“I didn’t think I’d make it to 18,” said Millie*, a recent high school graduate who achieved this honor during her time at one of Upbring’s residential programs. “And guess what? I’m turning 18, I just graduated high school and I’m going to college. I love myself now.”

Millie has endured several traumatic experiences in her life and lived in multiple foster care arrangements. When she needed more intense therapeutic treatment than can be provided in a traditional home, she made tremendous strides toward healing at Upbring. Upbring’s home-like residential program specializing in trauma-informed care gave Millie space to focus on her wellbeing without distractions like toxic relationships and unstable living environments.

Attending the onsite Trinity Charter School during her time at an Upbring children’s center gave Millie the opportunity to take ownership of her education by developing an individualized graduation plan that fit her career goals. She was able to fill the gaps in her education through credit recovery so she could graduate on time.

As she leaves high school behind her Millie is filled with mixed emotions—nervous to go through another major transition, but elated to start the next chapter of her life knowing she is prepared. “I had so much anxiety about graduating,” said Millie. “But I’m grateful to my teachers for helping me figure everything out and going the extra mile for me.”

Trinity Charter School teachers help their students achieve new levels in their education as they navigate healing from trauma. Using multi-sensory and individualized methods based on each student’s learning style is an approach that often leads to classroom success. Millie is one of 20 Trinity Charter School graduates this year, all of whom have plans to attend college or trade school.

“I’m proud of Millie and each TCS graduate for overcoming their own difficult life experiences and completing the coursework needed to earn their diploma in the midst of a pandemic,” said Kellie Ragland, Superintendent of Trinity Charter Schools.

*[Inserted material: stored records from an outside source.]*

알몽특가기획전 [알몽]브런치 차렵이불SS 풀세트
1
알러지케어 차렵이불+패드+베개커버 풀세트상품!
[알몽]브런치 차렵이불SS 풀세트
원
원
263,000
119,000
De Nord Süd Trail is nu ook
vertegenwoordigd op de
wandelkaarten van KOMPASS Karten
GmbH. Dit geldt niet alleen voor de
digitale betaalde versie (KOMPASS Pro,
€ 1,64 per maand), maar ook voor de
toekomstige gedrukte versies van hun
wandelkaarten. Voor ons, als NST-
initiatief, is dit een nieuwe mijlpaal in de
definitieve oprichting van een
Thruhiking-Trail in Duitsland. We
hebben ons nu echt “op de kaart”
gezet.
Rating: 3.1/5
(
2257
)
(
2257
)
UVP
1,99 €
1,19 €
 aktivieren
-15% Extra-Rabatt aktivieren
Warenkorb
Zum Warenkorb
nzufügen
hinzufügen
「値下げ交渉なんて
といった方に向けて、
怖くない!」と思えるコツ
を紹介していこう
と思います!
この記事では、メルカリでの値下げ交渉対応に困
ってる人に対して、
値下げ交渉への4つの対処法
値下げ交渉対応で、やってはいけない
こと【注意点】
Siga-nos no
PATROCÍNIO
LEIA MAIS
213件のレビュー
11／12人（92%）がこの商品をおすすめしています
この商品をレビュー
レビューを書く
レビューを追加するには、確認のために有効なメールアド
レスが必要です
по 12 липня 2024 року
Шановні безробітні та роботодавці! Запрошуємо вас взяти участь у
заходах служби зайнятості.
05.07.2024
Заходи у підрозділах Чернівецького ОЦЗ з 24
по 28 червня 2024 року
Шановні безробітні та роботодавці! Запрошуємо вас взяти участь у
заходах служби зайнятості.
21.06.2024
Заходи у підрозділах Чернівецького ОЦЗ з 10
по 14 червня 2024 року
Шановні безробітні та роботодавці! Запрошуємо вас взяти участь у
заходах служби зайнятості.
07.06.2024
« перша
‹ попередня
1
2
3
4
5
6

Just as having teachers cheering her on during high school helped Millie, having people to encourage her as she enters this next chapter of her life will be equally important. For young people who age out of foster care without a strong support system, the transition to adulthood can be scarier than it is for 18-year-olds surrounded by more experienced adults who stand ready to help when times get tough. Millie has a plan for this too.  She hopes to participate in a Supervised Independent Living program like Upbring BeREAL [link].

Millie’s high school degree has already opened the doors to college and will lead to many more milestones. Fueled by a desire to make art and inspired by the popular T.V. show, Stranger Things, Millie plans to major in theatre and psychology this fall. She also sees activism in her future. Because of her personal progress made through therapy, Millie wants to help other trauma survivors as an actress, motivational speaker and memoirist. “I want to bring positivity to everyone,” Millie said.

*Millie’s story is true, but we used a pseudonym to protect her privacy.